Marcinha... Para a construção de uma educação inclusiva, tal como é defendida, é necessário uma ação fundamentada pelo princípio da não segregação, ou seja, a inclusão de todos, quaisquer que sejam suas limitações e possibilidades individuais e sociais. Que não exclua educando algum, principalmente os portadores de deficiência. O sentido especial da educação consiste no amor e no respeito ao outro, na busca para melhor favorecer o crescimento e desenvolvimento do outro. Teus relatos contemplam os objetivos desta unidade! Abs,Gi
“Atualmente, o pensamento educacional tem apontado para a direção da elaboração de um currículo especial para cada escola, no sentido de que cada uma configura uma realidade específica, determinada pela combinação dos fatores internos e externos que atuam na sua organização e funcionamento. Tal currículo deve ser especial, no sentido de que deve ser elaborado para atender às necessidades únicas de cada escola do sistema de ensino, em função das reais necessidades de seus alunos, e não para atender categorias ou tipos idealizados dos alunos. À medida que essa idéia for, sendo concretizada, é possível que as diferenças entre educação comum e educação especial irão também diminuindo.

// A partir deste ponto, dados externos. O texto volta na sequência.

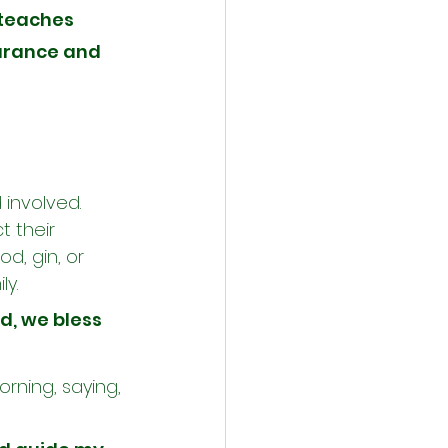
teaches 
urance and 
 involved. 
 their 
d, gin, or 
ly.
d, we bless 
rning, saying, 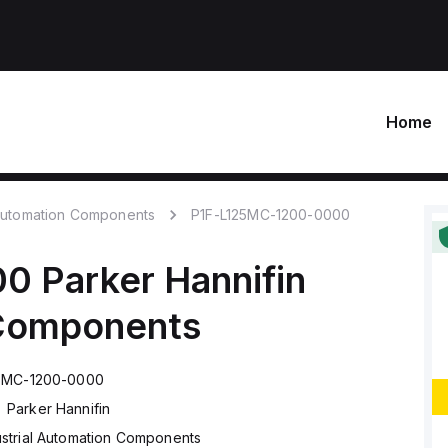
Home
 Automation Components
P1F-L125MC-1200-0000
00
Parker Hannifin
 Components
25MC-1200-0000
Parker Hannifin
ustrial Automation Components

Em nessa tendência, poder-se-á chegar ao ponto em que o que há de especial na educação especial e, conseqüentemente, no currículo especial se converta em um dos elementos de uma ação sócio-educacional global, que assegure na medida necessária, interesse por cada membro da comunidade, seja qual for sua condição e o tipo de auxílio que necessite (Gentili 2001: 43)”.
Fico aguardando teus relatos referentes a Unidade 7, certo? Abs,Gi

Gi said

at 4:10 pm on Jul 7, 2009

Marcinha... Nós professores, que somos agentes de mudança, devemos ter em mente, a responsabilidade social e participar decisivamente do esforço de inclusão, visto ser este o caminho definitivo para que deixemos de ser o país de maior riqueza e, ao mesmo tempo, das maiores injustiças sociais. Teus relatos contemplam os objetivos propostos neste eixo!
Para refletir:
“Certamente, um professor que engendra e participa da caminhada do saber "com"seus alunos consegue entender melhor as dificuldades e as possibilidades de cada um e provocar a construção do conhecimento com maior adequação (MANTOAN, 2003, p. 77).”